* WHAT TO WORK ON: Hunt through the lines below for the string "instances" and copy each one that has it.

BEGIN RECORDS PROVIDED

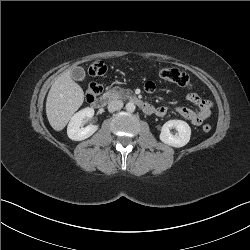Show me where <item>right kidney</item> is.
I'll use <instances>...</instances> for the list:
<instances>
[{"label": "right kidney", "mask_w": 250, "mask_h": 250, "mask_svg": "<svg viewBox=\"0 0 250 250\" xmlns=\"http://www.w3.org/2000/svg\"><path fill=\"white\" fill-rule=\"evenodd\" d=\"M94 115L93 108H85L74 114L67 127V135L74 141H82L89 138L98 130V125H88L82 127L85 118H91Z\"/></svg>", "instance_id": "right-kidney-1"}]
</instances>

END RECORDS PROVIDED

* ANSWER FOR THE TASK:
I'll use <instances>...</instances> for the list:
<instances>
</instances>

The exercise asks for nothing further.